思春期には感情が不安定でケンカをしたり、感情を爆発させたりすることがあります。エネルギーが有り余っていることもあるのでしょうけれど、若者の中にはキレやすい人もいます。社会人として経験を積むと、次第に「おとな」になり、人間は温厚になるものです。40才くらいまでには、つまらないことで腹を立てたりすることもなく、分別をわきまえる大人になります。それが更年期に変わります。

感情のコントロールがきかなくなる

更年期になると、怒りっぽくなってしまう人がいます。温厚な性格の人が、ちょっとしたことで腹を立てるようになる。いつも何かに腹を立てていて、他人に対して批判的な考え方をするようになる。良い面よりも悪い面に目が行きやすくなり、粗探しをするような姿勢をもちやすくなる。上から目線でものをいい、どんな意見に対しても反論を考えてしまう。
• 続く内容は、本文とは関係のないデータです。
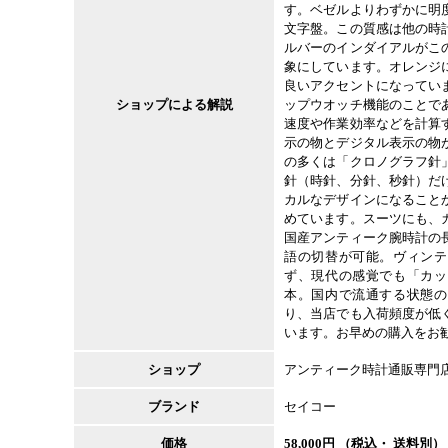
す。ベゼルよりわずかに明
文字盤。この質感は他の時
ルバーのインダイアルがこ
象にしています。オレンジ
良いアクセントになってい
ショップによる解説
ップウオッチ機能のことで
速度や作業効率などを計算
示の物とデジタル表示の物
の多くは「クロノグラフ針
針（時針、分針、秒針）だ
カルなデザインになること
めています。スーツにも、
国産アンティーク腕時計の
語の切替が可能。ヴィンテ
ず、現代の感覚でも「カッ
本。国内で流通する状態の
り、当店でも入荷頻度が低
います。お早めの購入をお
ショップ
アンティーク時計通販専門
ブランド
セイコー
価格
58,000
円 （税込・ 送料別）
電車の中でとなりに立つ人に腹を立て、狭い歩道をのんびり歩く人に腹を立てる。テレビでくだらないお笑いを披露する芸人に腹を立てる、つまらないドラマに怒る。部下の小さなミスを大声で叱責したり、若い人たちの気遣いのなさに腹を立てたりと、何かにつけて腹が立ちます。これは前頭葉が衰えて、感情のコントロールが効かなくなるからです。更年期障害の困った一面は、他人に対して攻撃的になることです。

思考パターンが柔軟な人は老けない

考え方が若々しいとは、柔軟な発想ができること、と言い換えられるでしょう。自分の成功体験に固執して、思考パターンを変えられないと、「頑固おやじ」になってしまいます。時代に合わせて思考を転換できる人は、「老害」と嫌われたり馬鹿にされたりすることはありません。
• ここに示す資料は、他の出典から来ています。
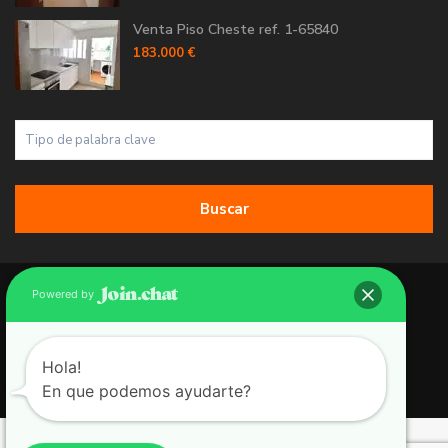
Venta Piso Cheste ref. 1-65840
183.000 €
Buscar
Copyright 2026 | Grupo 90 inmobiliarias. All Rights Reserved.
Powered by
Política de Cookies
Política de Privacidad
Hola!
En que podemos ayudarte?
Aviso Legal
前頭葉が老化し始めると、感情も老化し始めます。柔軟な思考パターンを持っている人は、前頭葉の働きが活発なため、老化しにくく感情面で柔軟さを保てます。前頭葉は、思考や意欲、感情や理性など、人間らしい振るまいをつかさどっています。前頭葉が生き生きと活発に機能していることで、アクティブで若々しい発想もできます。 更年期には、ひとつの考えに固執しないで、柔軟な考え方を持つように心がけなければなりません。

更年期には、前頭葉の衰えにより感情のコントロールがききづらくなります。他人に対して怒りやすくなったり、批判的になったりしますので、注意が必要です。柔軟な考え方をもつ心構えで脳を鍛えると良いでしょう。